One of the most distinguished contemporary artists to emerge from China in the past two decades, Huang Yong Ping is well known for his large installations and sculptures. For The Curve Huang Yong Ping is creating a new installation that explores the complex imperial history between Britain and China in the 19th Century, in particular the Opium Wars. Frolic, the exhibition title, is taken from the name of a ship built in 1844 specifically for the opium trade in China. Frolic is Huang Yong Ping's first solo exhibition to be held in the UK.
"I consider the opium trade as a forerunner for today's globalization: melting trade and the expansion of power. Sublimating the mind, while the body declines. Unveiling the violence and hiding the frolic."
Huang Yong Ping, 2008
Huang Yong Ping's provocative works creates a dialogue between conceptual western art and traditional eastern philosophies. He explores ideas of national and cultural identity, migration, colonialism and historical events. For this dramatic project Huang Yong Ping fills the gallery with sculptures of enlarged paraphernalia associated with opium dens which were widespread in the 19th Century.
The installation evokes the intemperance of the opium den whilst exposing the cruder, factory production of the drug with piles of opium balls, scales and storage boxes. The central area of the gallery is occupied with a statue of Lord Palmerston, who served twice as British Prime Minister and is widely considered as the initiator of the Opium Wars in China in 1839 and 1856. The statue, toppled on an opium bed, depicts Palmerston smoking an exaggeratedly large opium pipe.

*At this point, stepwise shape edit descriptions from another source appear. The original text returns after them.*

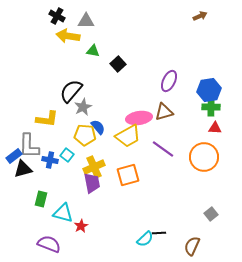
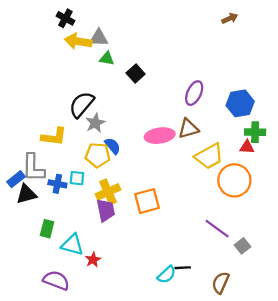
gray triangle: (86, 21) -> (99, 38), moved
green cross: (211, 107) -> (255, 132), moved
yellow trapezoid: (128, 136) -> (209, 156), moved
purple line: (163, 149) -> (217, 229), moved
cyan square: (67, 155) -> (77, 178), turned -32

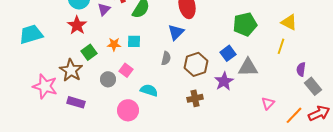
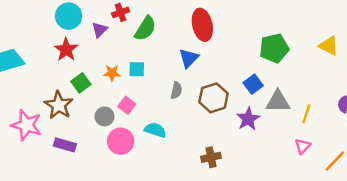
yellow line: (281, 46) -> (306, 114), moved
brown cross: (195, 98) -> (211, 157), moved
pink circle: (128, 110) -> (121, 141), moved

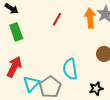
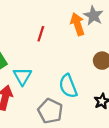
cyan triangle: (31, 84) -> (22, 76), moved

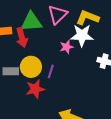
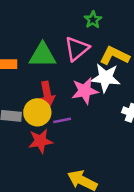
red arrow: (22, 38) -> (47, 94), moved
pink star: (67, 47) -> (85, 91), size x1.5
purple line: (51, 71) -> (62, 120), turned 56

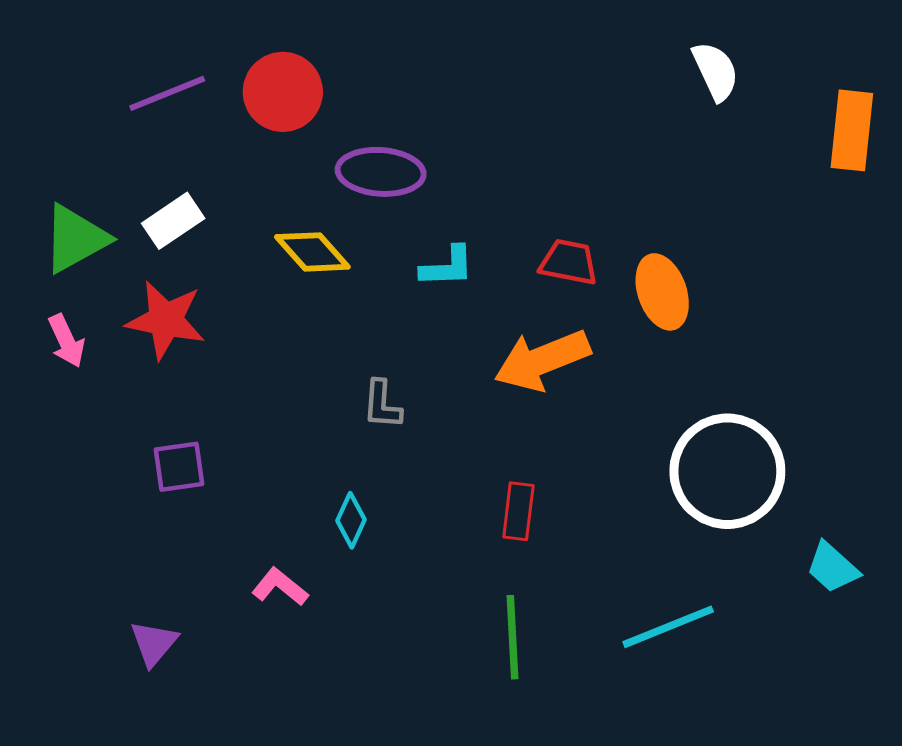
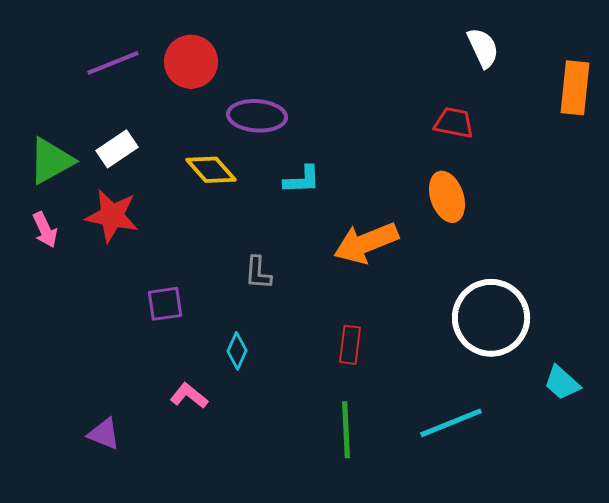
red trapezoid: (569, 262) -> (454, 123), moved
purple square: (179, 467) -> (165, 304), moved
purple triangle: (154, 643) -> (104, 434), turned -48

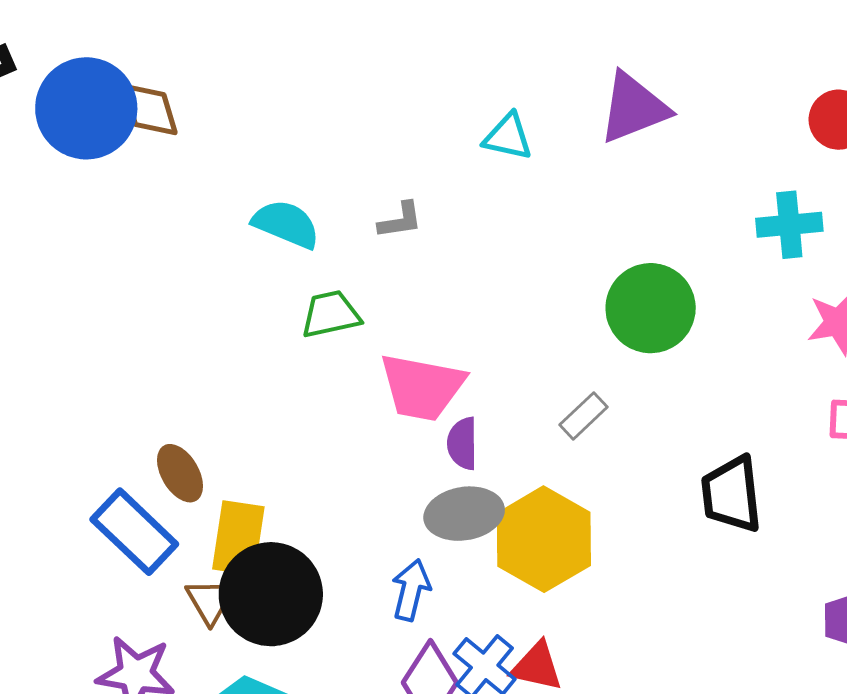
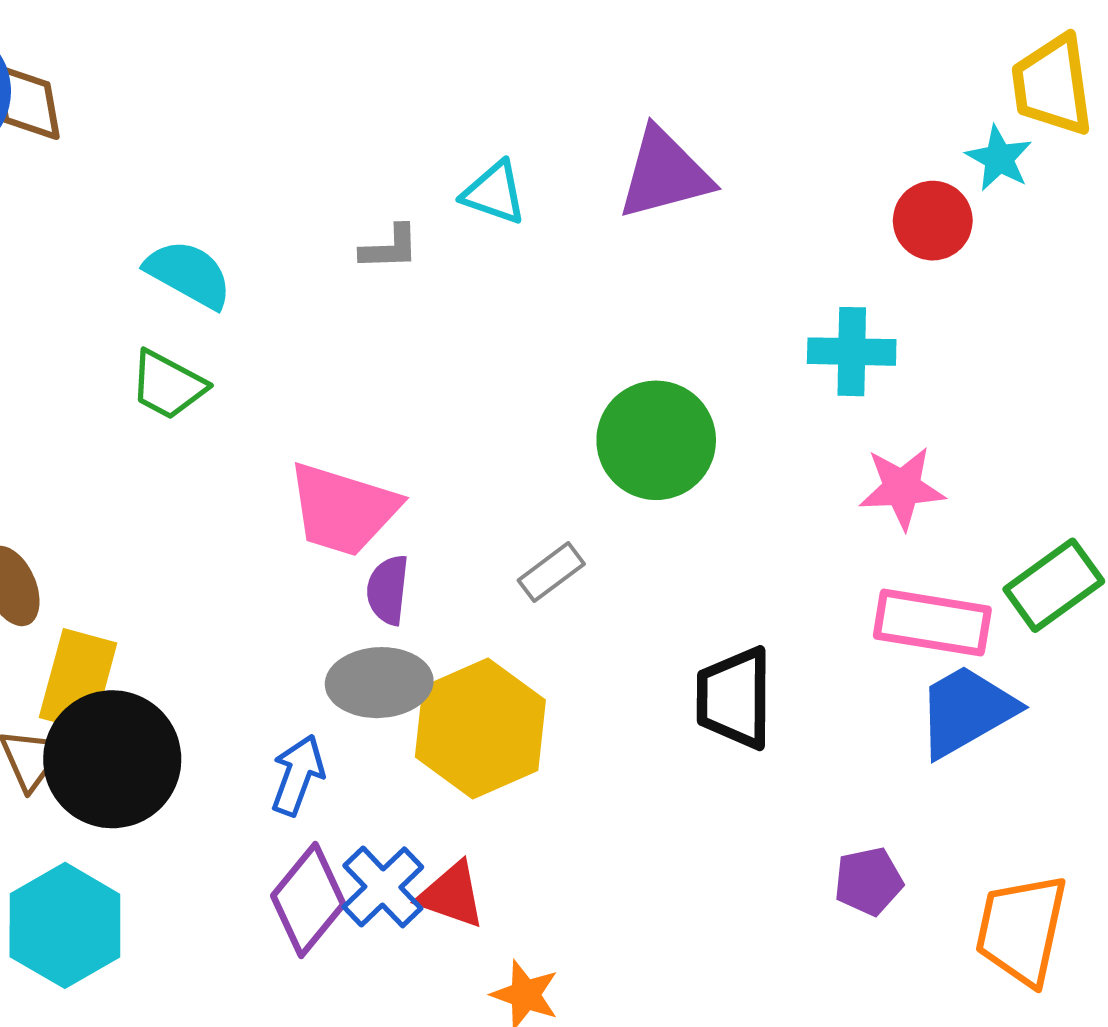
gray L-shape: (400, 220) -> (390, 248), moved
green trapezoid: (331, 314) -> (168, 385), moved, turned -146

Importing opium from British India to China was a lucrative trade for Britain in the 19th Century. The Chinese government attempted to control the supply of opium as overuse of the drug was becoming rife. Despite the Chinese government's efforts to enforce its drug laws, Britain continued to smuggle opium to China's ever increasing population of habitual users. The conflict between the two governments erupted in war, commonly known as the Opium Wars (1839 to 1842 and 1856 to 1860 respectively). China's defeat in both wars forced the government to tolerate the opium trade. Britain coerced the Chinese government into signing Unequal Treaties, opening several ports to foreign trade and yielding Hong Kong to Britain.
Nightmare of George V
During the 1980s Huang Yong Ping emerged as one of the founding figures of Xiamen Dada, one of China's most radical avant-garde collectives. The group Xiamen Dada were conceptual artists heavily influenced by the work of Joseph Beuys, John Cage and Marcel Duchamp.